The appellees are the widow and children of a civilian employee of the United States Air Force who was lost in an Air Force air crash. They administratively requested and were refused inspection of Air Force agency records concerning the air crash and thereupon instituted these 5 U.S.C. 522 proceedings (Freedom of Information Act). They allege on information and belief 'that they may have a valid cause of action for wrongful death against (others) but they are unable to determine the facts and circumstances surrounding the crash and the history of the aircraft prior to the crash in order to thus fully ascertain their rights and remedies' and pray for the relief provided in the Act. Appellees moved under Rule 34, Federal Rules of Civil Procedure, for an order requiring the appellant to produce certain specified documents and on September 11, 1972, the District Court granted the motion and ordered (September order) the appellant to produce the documents 'for inspection and copying by' the appellees.

The appellant moved for a reconsideration of the September order asserting for the first time executive privilege, and on October 20, 1972, the District Court entered its order (October order) denying the motion.
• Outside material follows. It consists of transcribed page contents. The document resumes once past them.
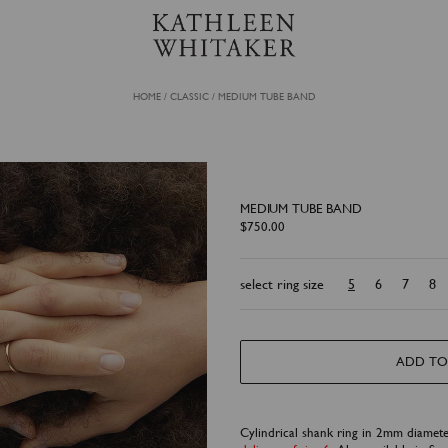
HOME
/
CLASSIC
/
MEDIUM TUBE BAND
MEDIUM TUBE BAND
$
750.00
select ring size
5
6
7
8
ADD TO
Cylindrical shank ring in 2mm diamet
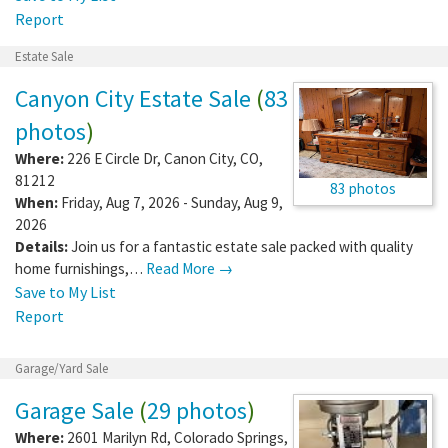
Report
Estate Sale
Canyon City Estate Sale
(
83
photos
)
Where:
226 E Circle Dr
,
Canon City
,
CO
,
81212
83 photos
When:
Friday, Aug 7, 2026 - Sunday, Aug 9,
2026
Details:
Join us for a fantastic estate sale packed with quality
home furnishings,…
Read More →
Save to My List
Report
Garage/Yard Sale
Garage Sale
(
29 photos
)
Where:
2601 Marilyn Rd
,
Colorado Springs
,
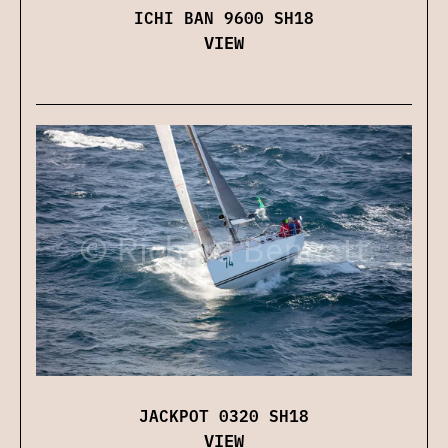
ICHI BAN 9600 SH18
VIEW
JACKPOT 0320 SH18
VIEW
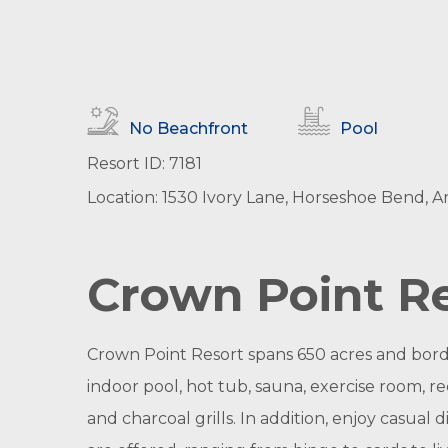
No Beachfront
Pool
Resort ID: 7181
Location: 1530 Ivory Lane, Horseshoe Bend, A
Crown Point Re
Crown Point Resort spans 650 acres and bord
indoor pool, hot tub, sauna, exercise room, r
and charcoal grills. In addition, enjoy casual 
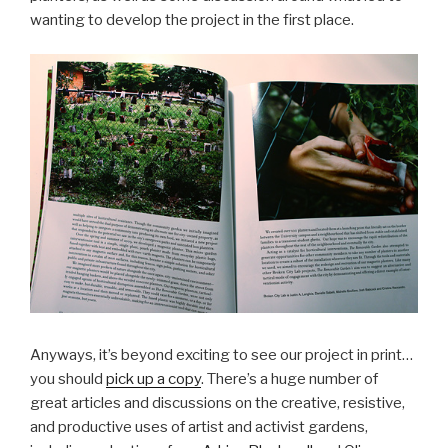
wanting to develop the project in the first place.
Anyways, it’s beyond exciting to see our project in print…
you should
pick up a copy
. There’s a huge number of
great articles and discussions on the creative, resistive,
and productive uses of artist and activist gardens,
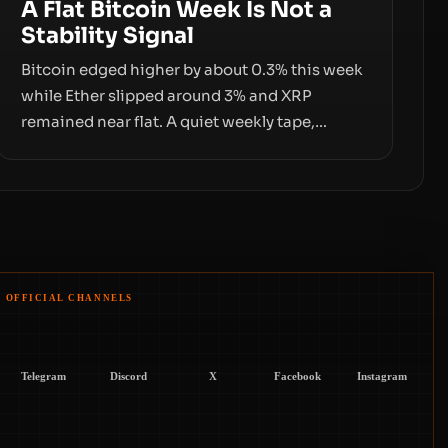
A Flat Bitcoin Week Is Not a
Stability Signal
Bitcoin edged higher by about 0.3% this week
while Ether slipped around 3% and XRP
remained near flat. A quiet weekly tape,
however, hides sizable year-to-date declines
and raises questions about whether ETF
access truly signals durable stability or simply
changes the route for capital.
OFFICIAL CHANNELS
Telegram
Discord
X
Facebook
Instagram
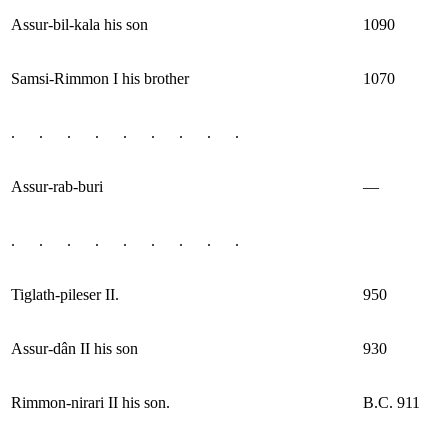
Assur-bil-kala his son
1090
Samsi-Rimmon I his brother
1070
. . . . . . . . .
Assur-rab-buri
—
. . . . . . . . .
Tiglath-pileser II.
950
Assur-dân II his son
930
Rimmon-nirari II his son.
B.C. 911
The appellant separately appeals from the September and October orders. The two separate appeals have been consolidated. We vacate the orders and remand the cause to the District Court.

Rule 34 orders to produce ordinarily and when appropriately utilized in a given action are interlocutory and non-appealable under 28 U.S.C. 1291, except as provided in 28 U.S.C. 1292(b): Paramount Film Distributing Corp. v. Civic Center Theatre, 333 F.2d 358, 361-362 (CA10 1964). However, the September order to produce as utilized in this action is in and of itself the end result of the action. The practical effect of the full force of that order is a granting of the full, complete and final relief available to a complainant under the Act. Accordingly, we conclude that the September order is a 'final decision(s) of the District Court(s)' within the range of 1291 and therefore appealable. 'we know, of course, that 1291 does not limit appellate review to 'those final judgments which terminate an action . . .,' Cohen v. Beneficial Loan Corp., 337 U.S. 541, 545 (69 S.Ct. 1221, 1225, 93 L.Ed. 1528) (1949), but rather that the requirement of finality is to be given a 'practical rather than a technical construction.' Id., (337 U.S.) at 546 (69 S.Ct. 1221, 1226, 93 L.Ed. 528).' Eisen v. Carlisle & Jacquelin, et al., 417 U.S. 156, at page 170, 94 S.Ct. 2140, at page 2149, 40 L.Ed.2d 732 (5/28/74). The practical test is generally whether holding the District Court's decision as 'not final' but merely interlocutory, and therefore unappealable, would render a party powerless to avert the mischief of an unlawful order. See, e.g., Overby v. United States Fidelity & Guaranty Co., 224 F.2d 158, 162 (CA5 1955); Perlman v. United States, 247 U.S. 7, 38 S.Ct. 417, 62 L.Ed. 950 (1918); Cobbledick v. United States, 309 U.S. 323, 60 S.Ct. 540, 84 L.Ed. 783 (1940); Gillespie v. United States Steel Corp., 379 U.S. 148, 85 S.Ct. 308, 13 L.Ed.2d 199 (1964).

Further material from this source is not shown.